YOUR GOAL
Look below for the lines from the one with "بسته‌بندی حرفه‌ای" to the one with "пойдешь в ночной", and copy exactly those lines, both ends included.

RECORDS FOR THE EXERCISE
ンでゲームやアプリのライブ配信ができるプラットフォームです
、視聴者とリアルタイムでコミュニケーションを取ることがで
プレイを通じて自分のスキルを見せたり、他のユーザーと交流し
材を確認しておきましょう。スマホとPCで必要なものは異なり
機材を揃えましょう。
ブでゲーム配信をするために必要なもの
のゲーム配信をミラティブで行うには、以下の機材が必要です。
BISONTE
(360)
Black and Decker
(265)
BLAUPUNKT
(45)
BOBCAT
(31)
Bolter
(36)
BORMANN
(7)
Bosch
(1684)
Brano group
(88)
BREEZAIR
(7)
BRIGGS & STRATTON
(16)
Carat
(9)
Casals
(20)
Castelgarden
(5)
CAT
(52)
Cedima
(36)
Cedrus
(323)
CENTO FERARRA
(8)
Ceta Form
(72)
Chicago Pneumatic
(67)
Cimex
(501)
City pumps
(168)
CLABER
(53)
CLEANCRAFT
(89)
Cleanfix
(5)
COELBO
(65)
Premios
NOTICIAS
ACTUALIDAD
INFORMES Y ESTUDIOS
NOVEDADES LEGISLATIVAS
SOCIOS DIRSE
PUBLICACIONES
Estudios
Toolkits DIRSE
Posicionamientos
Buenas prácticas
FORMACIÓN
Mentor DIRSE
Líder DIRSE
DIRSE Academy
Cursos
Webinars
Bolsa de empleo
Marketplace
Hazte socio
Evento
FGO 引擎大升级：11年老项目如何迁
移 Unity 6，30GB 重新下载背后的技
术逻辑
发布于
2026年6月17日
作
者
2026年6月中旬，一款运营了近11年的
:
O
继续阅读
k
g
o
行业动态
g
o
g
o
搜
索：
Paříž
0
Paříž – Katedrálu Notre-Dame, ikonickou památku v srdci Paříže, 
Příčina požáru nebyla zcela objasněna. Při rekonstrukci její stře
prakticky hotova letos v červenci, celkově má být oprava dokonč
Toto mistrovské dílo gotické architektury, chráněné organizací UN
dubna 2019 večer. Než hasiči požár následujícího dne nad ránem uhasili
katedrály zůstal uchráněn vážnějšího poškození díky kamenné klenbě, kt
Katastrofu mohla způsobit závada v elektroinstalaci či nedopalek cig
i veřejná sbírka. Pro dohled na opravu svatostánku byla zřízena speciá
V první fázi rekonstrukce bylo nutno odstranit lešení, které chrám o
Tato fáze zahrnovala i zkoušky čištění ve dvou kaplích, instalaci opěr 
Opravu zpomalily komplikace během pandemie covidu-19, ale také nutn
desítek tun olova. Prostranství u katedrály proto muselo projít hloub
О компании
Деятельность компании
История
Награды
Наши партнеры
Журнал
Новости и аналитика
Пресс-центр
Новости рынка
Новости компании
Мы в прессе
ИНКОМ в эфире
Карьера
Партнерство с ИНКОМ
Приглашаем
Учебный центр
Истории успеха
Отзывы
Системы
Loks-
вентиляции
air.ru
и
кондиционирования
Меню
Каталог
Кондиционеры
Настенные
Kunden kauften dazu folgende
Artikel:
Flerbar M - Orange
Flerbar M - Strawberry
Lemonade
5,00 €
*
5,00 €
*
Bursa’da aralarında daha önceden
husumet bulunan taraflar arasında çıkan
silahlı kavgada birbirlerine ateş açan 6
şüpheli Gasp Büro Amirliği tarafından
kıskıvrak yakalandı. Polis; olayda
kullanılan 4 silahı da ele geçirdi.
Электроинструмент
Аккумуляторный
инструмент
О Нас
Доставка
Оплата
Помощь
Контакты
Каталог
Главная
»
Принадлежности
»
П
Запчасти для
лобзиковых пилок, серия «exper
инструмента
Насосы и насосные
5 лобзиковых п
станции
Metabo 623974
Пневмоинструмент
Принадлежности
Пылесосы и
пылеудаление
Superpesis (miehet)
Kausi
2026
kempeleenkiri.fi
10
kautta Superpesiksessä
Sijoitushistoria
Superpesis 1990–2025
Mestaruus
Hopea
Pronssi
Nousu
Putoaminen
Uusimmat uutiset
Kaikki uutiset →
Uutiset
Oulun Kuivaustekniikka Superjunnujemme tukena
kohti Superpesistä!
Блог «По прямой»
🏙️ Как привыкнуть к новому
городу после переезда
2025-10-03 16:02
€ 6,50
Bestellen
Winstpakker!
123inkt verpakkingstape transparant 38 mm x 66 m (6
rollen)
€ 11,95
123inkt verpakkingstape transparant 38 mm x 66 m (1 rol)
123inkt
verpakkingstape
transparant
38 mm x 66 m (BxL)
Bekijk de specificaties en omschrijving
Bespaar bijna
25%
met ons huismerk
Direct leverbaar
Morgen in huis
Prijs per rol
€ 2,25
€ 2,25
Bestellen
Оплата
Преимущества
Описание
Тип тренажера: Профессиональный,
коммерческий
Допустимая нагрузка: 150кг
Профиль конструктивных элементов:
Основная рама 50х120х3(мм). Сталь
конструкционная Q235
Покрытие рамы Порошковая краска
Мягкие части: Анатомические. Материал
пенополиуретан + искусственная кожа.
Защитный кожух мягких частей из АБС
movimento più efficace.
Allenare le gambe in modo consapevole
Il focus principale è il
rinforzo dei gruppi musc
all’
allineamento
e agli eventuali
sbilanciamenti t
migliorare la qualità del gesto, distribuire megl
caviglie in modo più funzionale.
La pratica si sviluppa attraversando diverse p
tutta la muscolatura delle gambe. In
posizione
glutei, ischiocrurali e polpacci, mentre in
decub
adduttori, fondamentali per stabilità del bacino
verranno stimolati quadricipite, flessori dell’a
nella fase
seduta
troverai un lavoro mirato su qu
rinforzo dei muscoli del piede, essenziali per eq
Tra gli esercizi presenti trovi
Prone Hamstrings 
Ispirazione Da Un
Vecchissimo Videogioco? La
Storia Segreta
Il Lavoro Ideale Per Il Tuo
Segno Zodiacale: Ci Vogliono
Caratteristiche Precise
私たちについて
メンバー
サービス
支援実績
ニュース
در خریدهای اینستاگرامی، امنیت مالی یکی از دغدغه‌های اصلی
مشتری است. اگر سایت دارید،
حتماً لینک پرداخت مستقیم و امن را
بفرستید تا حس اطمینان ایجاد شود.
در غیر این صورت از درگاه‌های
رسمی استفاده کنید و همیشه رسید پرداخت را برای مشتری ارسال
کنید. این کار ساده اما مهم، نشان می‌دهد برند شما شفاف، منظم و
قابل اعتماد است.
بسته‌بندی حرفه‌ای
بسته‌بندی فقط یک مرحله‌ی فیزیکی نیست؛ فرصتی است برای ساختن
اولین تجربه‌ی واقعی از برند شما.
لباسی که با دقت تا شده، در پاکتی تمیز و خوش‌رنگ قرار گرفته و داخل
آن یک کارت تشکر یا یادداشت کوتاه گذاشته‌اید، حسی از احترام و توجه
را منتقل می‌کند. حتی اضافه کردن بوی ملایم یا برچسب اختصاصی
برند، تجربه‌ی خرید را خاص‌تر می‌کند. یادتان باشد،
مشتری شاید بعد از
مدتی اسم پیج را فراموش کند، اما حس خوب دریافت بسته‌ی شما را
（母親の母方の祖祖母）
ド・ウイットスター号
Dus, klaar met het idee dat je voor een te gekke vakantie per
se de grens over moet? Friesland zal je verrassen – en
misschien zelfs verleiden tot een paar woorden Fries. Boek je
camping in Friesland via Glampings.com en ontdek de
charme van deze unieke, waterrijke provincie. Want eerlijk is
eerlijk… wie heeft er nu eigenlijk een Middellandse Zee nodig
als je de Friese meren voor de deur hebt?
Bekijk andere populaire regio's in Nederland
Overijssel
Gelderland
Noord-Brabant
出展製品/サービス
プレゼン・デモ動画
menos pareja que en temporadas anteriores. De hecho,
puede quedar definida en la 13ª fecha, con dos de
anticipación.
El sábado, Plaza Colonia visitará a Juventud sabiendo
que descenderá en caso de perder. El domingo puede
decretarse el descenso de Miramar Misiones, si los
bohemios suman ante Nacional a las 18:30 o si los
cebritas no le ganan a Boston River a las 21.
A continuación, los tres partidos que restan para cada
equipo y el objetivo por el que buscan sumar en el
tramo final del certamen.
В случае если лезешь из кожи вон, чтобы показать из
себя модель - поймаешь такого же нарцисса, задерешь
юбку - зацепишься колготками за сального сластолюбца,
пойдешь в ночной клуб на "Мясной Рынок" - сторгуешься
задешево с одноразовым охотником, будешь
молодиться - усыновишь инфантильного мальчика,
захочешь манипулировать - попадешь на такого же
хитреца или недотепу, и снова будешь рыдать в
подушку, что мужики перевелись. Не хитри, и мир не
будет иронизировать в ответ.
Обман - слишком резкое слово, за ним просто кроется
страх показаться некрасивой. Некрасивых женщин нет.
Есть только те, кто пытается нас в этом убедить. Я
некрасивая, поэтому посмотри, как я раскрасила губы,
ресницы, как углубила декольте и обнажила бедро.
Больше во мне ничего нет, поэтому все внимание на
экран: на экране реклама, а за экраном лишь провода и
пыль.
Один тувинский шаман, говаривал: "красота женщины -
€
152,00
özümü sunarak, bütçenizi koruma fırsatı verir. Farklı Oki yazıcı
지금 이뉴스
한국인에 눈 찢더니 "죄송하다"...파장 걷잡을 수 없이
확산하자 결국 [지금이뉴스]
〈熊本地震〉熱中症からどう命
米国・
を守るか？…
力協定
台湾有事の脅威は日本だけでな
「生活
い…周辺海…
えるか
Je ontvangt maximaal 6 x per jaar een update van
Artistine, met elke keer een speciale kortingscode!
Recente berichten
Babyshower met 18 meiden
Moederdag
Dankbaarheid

TASK RESPONSE
بسته‌بندی حرفه‌ای
بسته‌بندی فقط یک مرحله‌ی فیزیکی نیست؛ فرصتی است برای ساختن
اولین تجربه‌ی واقعی از برند شما.
لباسی که با دقت تا شده، در پاکتی تمیز و خوش‌رنگ قرار گرفته و داخل
آن یک کارت تشکر یا یادداشت کوتاه گذاشته‌اید، حسی از احترام و توجه
را منتقل می‌کند. حتی اضافه کردن بوی ملایم یا برچسب اختصاصی
برند، تجربه‌ی خرید را خاص‌تر می‌کند. یادتان باشد،
مشتری شاید بعد از
مدتی اسم پیج را فراموش کند، اما حس خوب دریافت بسته‌ی شما را
（母親の母方の祖祖母）
ド・ウイットスター号
Dus, klaar met het idee dat je voor een te gekke vakantie per
se de grens over moet? Friesland zal je verrassen – en
misschien zelfs verleiden tot een paar woorden Fries. Boek je
camping in Friesland via Glampings.com en ontdek de
charme van deze unieke, waterrijke provincie. Want eerlijk is
eerlijk… wie heeft er nu eigenlijk een Middellandse Zee nodig
als je de Friese meren voor de deur hebt?
Bekijk andere populaire regio's in Nederland
Overijssel
Gelderland
Noord-Brabant
出展製品/サービス
プレゼン・デモ動画
menos pareja que en temporadas anteriores. De hecho,
puede quedar definida en la 13ª fecha, con dos de
anticipación.
El sábado, Plaza Colonia visitará a Juventud sabiendo
que descenderá en caso de perder. El domingo puede
decretarse el descenso de Miramar Misiones, si los
bohemios suman ante Nacional a las 18:30 o si los
cebritas no le ganan a Boston River a las 21.
A continuación, los tres partidos que restan para cada
equipo y el objetivo por el que buscan sumar en el
tramo final del certamen.
В случае если лезешь из кожи вон, чтобы показать из
себя модель - поймаешь такого же нарцисса, задерешь
юбку - зацепишься колготками за сального сластолюбца,
пойдешь в ночной клуб на "Мясной Рынок" - сторгуешься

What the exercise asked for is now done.